In January 1810, during the Napoleonic Wars, King Frederick William III decreed that the award could be presented only to actively-serving military officers.

===Higher Grades===
====Oak Leaves====
In March 1813, the King added an additional distinction, a spray of gilt oak leaves attached above the cross. Award of the oak leaves originally indicated extraordinary achievement in battle, and was usually reserved for high-ranking officers.

The original regulations called for the capture or successful defence of a fortification, or victory in a battle. By World War I, the oak leaves often indicated a second or higher award of the Pour le Mérite, though in most cases the recipients were still high-ranking officers (usually distinguished field commanders fitting the criteria above; the few lower ranking recipients of the oak leaves were mainly general staff officers responsible for planning a victorious battle or campaign).

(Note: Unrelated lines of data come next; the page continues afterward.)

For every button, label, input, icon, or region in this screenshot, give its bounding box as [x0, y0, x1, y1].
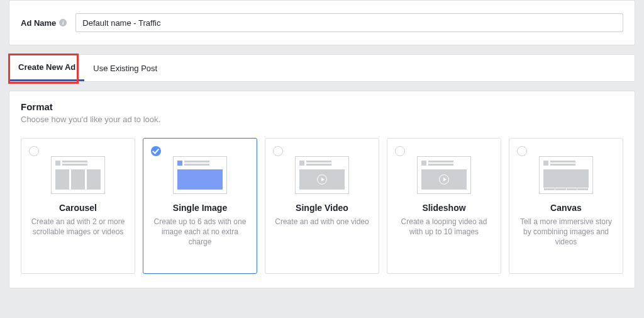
ad-source-tabs: Create New Ad Use Existing Post: [9, 54, 635, 82]
ad-name-label-text: Ad Name: [21, 18, 56, 28]
format-card-single-image[interactable]: Single Image Create up to 6 ads with one…: [143, 138, 257, 274]
tab-label: Use Existing Post: [93, 64, 157, 73]
play-icon: [317, 174, 327, 185]
tab-create-new-ad[interactable]: Create New Ad: [9, 55, 84, 81]
radio-single-image[interactable]: [151, 146, 161, 156]
radio-carousel[interactable]: [29, 146, 39, 156]
format-desc: Tell a more immersive story by combining…: [516, 217, 616, 247]
ad-name-label: Ad Name i: [21, 18, 67, 28]
format-desc: Create a looping video ad with up to 10 …: [394, 217, 494, 237]
format-title: Single Video: [272, 203, 372, 213]
canvas-icon: [539, 156, 593, 194]
ad-name-panel: Ad Name i: [9, 0, 635, 45]
format-title: Carousel: [28, 203, 128, 213]
format-card-slideshow[interactable]: Slideshow Create a looping video ad with…: [387, 138, 501, 274]
format-title: Canvas: [516, 203, 616, 213]
format-options: Carousel Create an ad with 2 or more scr…: [21, 138, 623, 274]
format-desc: Create an ad with 2 or more scrollable i…: [28, 217, 128, 237]
ad-name-input[interactable]: [75, 13, 623, 32]
format-card-single-video[interactable]: Single Video Create an ad with one video: [265, 138, 379, 274]
tab-label: Create New Ad: [18, 62, 75, 72]
format-desc: Create an ad with one video: [272, 217, 372, 227]
format-panel: Format Choose how you'd like your ad to …: [9, 91, 635, 288]
carousel-icon: [51, 156, 105, 194]
format-title: Single Image: [150, 203, 250, 213]
slideshow-icon: [417, 156, 471, 194]
radio-canvas[interactable]: [517, 146, 527, 156]
canvas-thumbstrip: [543, 188, 589, 191]
format-card-carousel[interactable]: Carousel Create an ad with 2 or more scr…: [21, 138, 135, 274]
format-title: Slideshow: [394, 203, 494, 213]
single-video-icon: [295, 156, 349, 194]
play-icon: [439, 174, 449, 185]
format-desc: Create up to 6 ads with one image each a…: [150, 217, 250, 247]
radio-slideshow[interactable]: [395, 146, 405, 156]
format-heading: Format: [21, 101, 623, 112]
info-icon[interactable]: i: [59, 19, 67, 26]
radio-single-video[interactable]: [273, 146, 283, 156]
tab-use-existing-post[interactable]: Use Existing Post: [84, 55, 166, 81]
single-image-icon: [173, 156, 227, 194]
format-card-canvas[interactable]: Canvas Tell a more immersive story by co…: [509, 138, 623, 274]
format-subtext: Choose how you'd like your ad to look.: [21, 115, 623, 124]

In early 1918, it was proposed to award the oak leaves to Germany's top flying ace, Manfred von Richthofen, but he was deemed ineligible under a strict reading of the regulations (he had already received his Pour le Mérite without oak leaves in January 1917). Instead of the oak leaves Prussia awarded von Richthofen a slightly less prestigious honor, the Order of the Red Eagle, 3rd Class with Crown and Swords. This was still a high honour, as the 3rd Class was normally awarded to colonels and lieutenant colonels and as a captain he would usually have received the 4th Class. The 3rd Class with Crown and Swords awarded to Von Richthofen was one of only two that were awarded during the entire course of World War I.

====Crown====
In 1844, another mark of distinction was established: a crown above the cross. A total of 147 awards are documented. Rather than being for additional merit, the crown was a 50 year jubilee recognition.

====Grand Cross====
In 1866, a special military Grand Cross class of the award was established. This grade of the award was given to those who, through their actions, caused the retreat or destruction of an army. As a result, the Grand Cross would be the highest class of the highest distinction awarded by the Prussian Crown.

The Grand Cross adds a portrait of Frederick the Great to the center of the cross, and also adds a crown to the head of each eagle between the arms of the cross. Furthermore, the Grand Cross came with a breast star to be worn in addition to the Grand Cross itself.

Grand Cross with Oak Leaves

The Grand Cross could, like the regular grade of the Pour le Mérite, be enhanced with its own set of oak leaves. The accompanying breast star would then also have a set of oak leaves added to it (see image courtesy of German Historical Museum).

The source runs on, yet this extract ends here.